══ MATERIAL FOR THE TASK
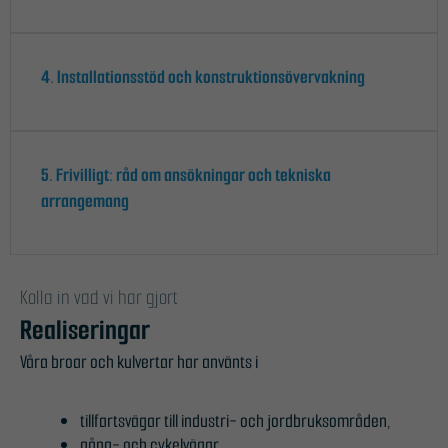
4. Installationsstöd och konstruktionsövervakning
5. Frivilligt: råd om ansökningar och tekniska
arrangemang
Kolla in vad vi har gjort
Realiseringar
Våra broar och kulvertar har använts i
tillfartsvägar till industri- och jordbruksområden,
gång- och cykelvägar,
════
YOUR INSTRUCTIONS :: Return an exact copy of the data above, apart from any pictures.

THE ANSWER ::
4. Installationsstöd och konstruktionsövervakning
5. Frivilligt: råd om ansökningar och tekniska
arrangemang
Kolla in vad vi har gjort
Realiseringar
Våra broar och kulvertar har använts i
tillfartsvägar till industri- och jordbruksområden,
gång- och cykelvägar,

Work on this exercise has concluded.